Authors : Samarth Chandra, Rupesh

Convolutional neural networks (CNNs) are increasingly being used for pixelwise semantic labelling of images, despite their origins in image categorization. Nonetheless, the The most popular CNN architectures are good at identifying objects but not so good at precisely localising them. This issue is exacerbated in the sense of aerial and satellite image marking, where spatially precise object outlining is critical. In the literature, various iterative enhancement algorithms have been presented to gradually boost the coarse CNN outputs, with the aim of sharpening object boundaries around real image edges. However, careful planning, selection, and implementation are needed. These algorithms are fine-tuned Instead, we want to learn the iterative process in its entirety. We do this by formulating a generic iterative enhancement mechanism based on partial differential equations, which we find can be represented as a recurrent neural network (RNN). As a result, for our enhancement mission, we train such a network using manually labelled data.

The pixelwise labelling of satellite imagery is one of the most explored problems in remote sensing. Labeling like this is used in a variety of functional applications, including precision agriculture and urban planning are two of the most important aspects of precision agriculture. Satellite data availability and resolution have significantly improved as a result of recent technical advancements. Aside from the issues of computational complexity, These advancements are presenting new problems in image processing. The fact that vast surfaces are covered, for example, causes a lot of variation in the appearance of the objects. Furthermore, the fine details in high-resolution images render classifying pixels from elements difficult. As a result, it's critical for defining object types.
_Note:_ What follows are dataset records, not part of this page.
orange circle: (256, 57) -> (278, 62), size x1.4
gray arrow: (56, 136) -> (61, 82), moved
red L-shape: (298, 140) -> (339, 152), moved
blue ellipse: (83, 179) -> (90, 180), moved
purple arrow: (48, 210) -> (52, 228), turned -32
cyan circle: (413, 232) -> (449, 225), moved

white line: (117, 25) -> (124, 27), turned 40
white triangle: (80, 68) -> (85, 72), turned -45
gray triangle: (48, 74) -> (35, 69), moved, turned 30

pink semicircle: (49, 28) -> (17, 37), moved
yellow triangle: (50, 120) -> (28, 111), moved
Convolutional neural networks (CNN)  are gaining popularity due to their ability to learn on their own. In image classification problems, look for specific contextual features. CNNs have already been used in remote sensing ,and their powerful recognition capabilities have been demonstrated. Two most recent approaches to overcoming the systemic problems that lead to rough classification maps have been proposed. One of them is to employ new types of CNN architectures, which were created specifically for this purpose. pixel marking, which aims to solve the detection/localization conundrum. Noh et al. for example, replicate a base classification CNN by adding a reflected “deconvolution” network that learns to up sample rough classification maps. Another common practice is to use the base CNN as a rough classifier of the objects' positions, and then process this classification using the actual image as guidance, resulting in output objects that are similar to the input objects. Better fit to the edges of the real picture. While all of these studies have stretched the limits of CNN's pixel labelling capabilities, they all presume the availability of vast quantities of specifically labelled training data.
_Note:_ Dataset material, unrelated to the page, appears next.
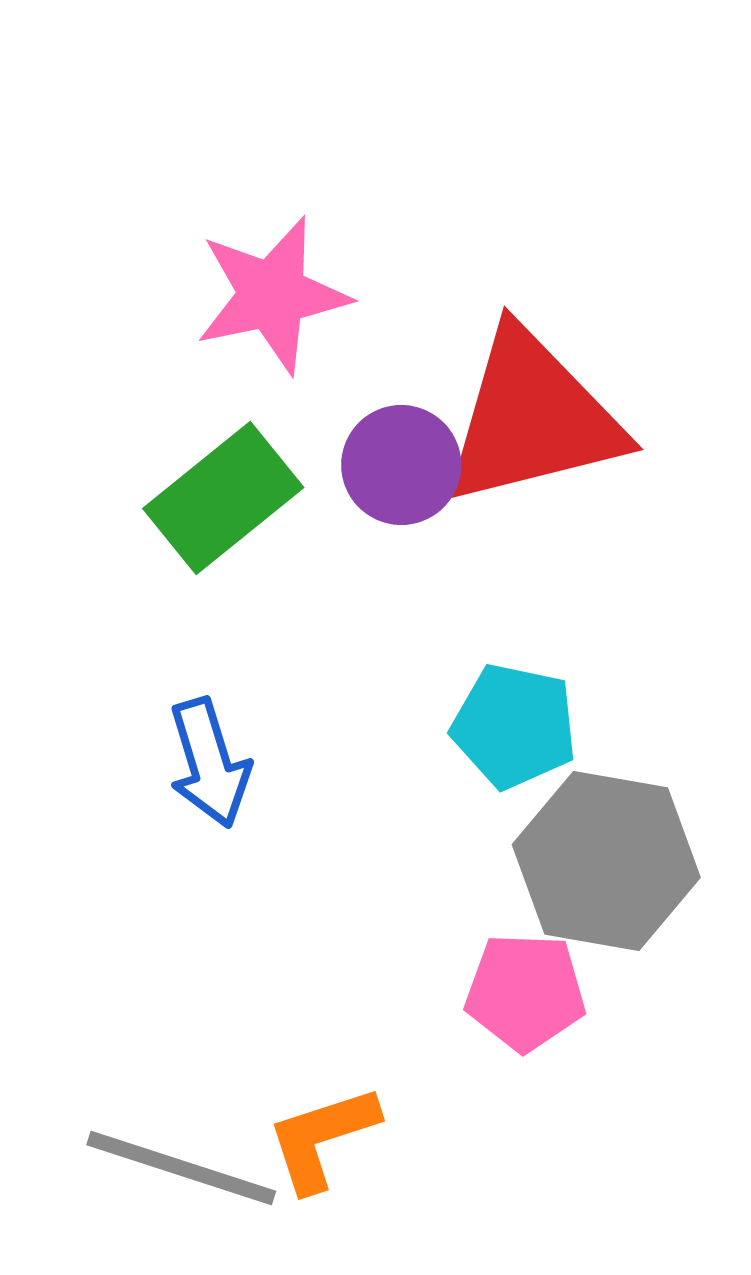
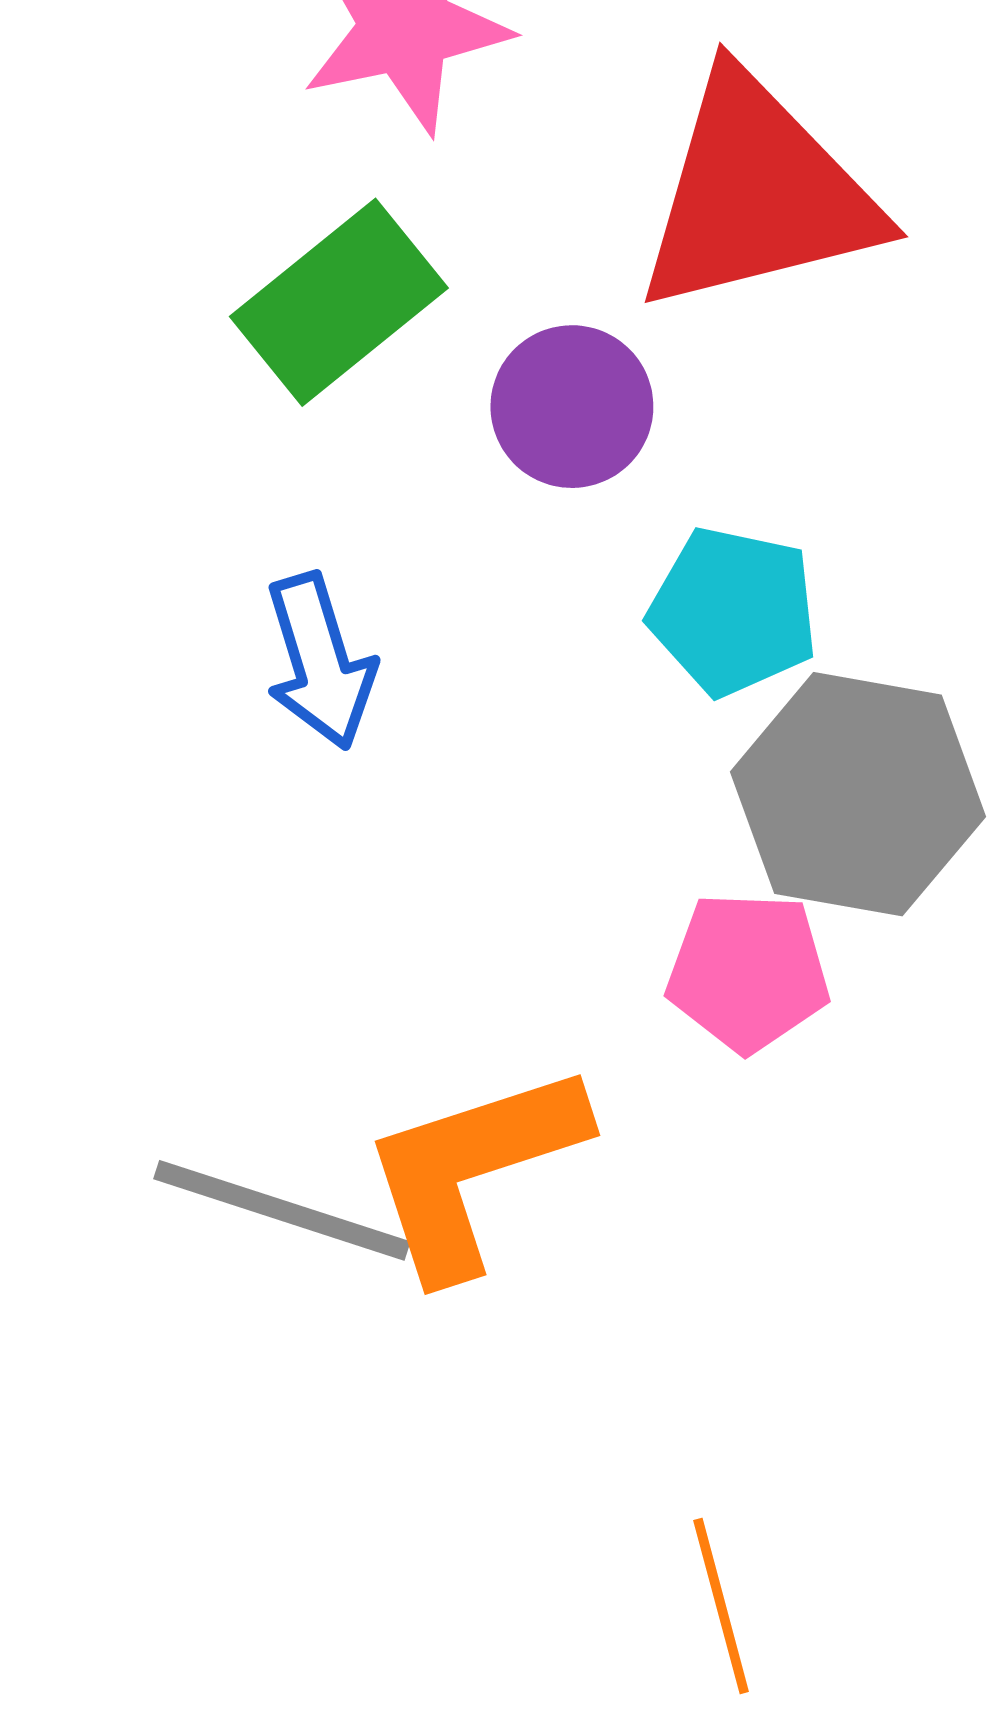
purple circle: (401, 465) -> (572, 407), moved
orange L-shape: (322, 1138) -> (473, 1170), size x1.5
The process is working with more practical datasets, with the aim of providing a method for fine-tuning classification maps that are too coarse due to a lack of reference data. Due to the nature of the available training data, the first scheme, including the use of novel CNN architectures, appears to be unfeasible in the sense of large-scale satellite imagery. Our research is also relevant to natural image semantic segmentation. Completely convolutional networks are particularly common for conducting research.


Image marking on a pixel-by-pixel basis. FCN networks are made up of a stack of convolutional and pooling layers, followed by deconvolutional layers, which upsample the classification maps resolution, potentially combining features at different scales.

We formulate a general iterative refinement algorithm through an RNN and let the network learn the particular algorithm, rather than predefining the algorithmic specifics as in previous works. To our knowledge, very little research has been done on learning an iterative method. Assume we're given a set of score or heat maps uk, one for each possible class k L in a pixelwise labelling problem.


A difficulty according to the classifier's predictions, a pixel's score represents the probability of belonging to a class. Every pixel's final class is the one with the highest value, uk.

A softmax function, on the other hand, can be used to interpret the results as likelihood scores:

P(k) = e^uk /Σ˅(j ɛ l) ^uj

In the sense of satellite image classification, Our aim is to use the score maps uk in conjunction with information extracted from the input image (e.g., edge features) to sharpen the scores near real objects and improve classification.

Using partial differential equations to gradually improve the score maps is one way to accomplish this mission (PDEs).First, we'll go through the various types of PDEs in this segment. We could definitely envision designing a solution to our dilemma.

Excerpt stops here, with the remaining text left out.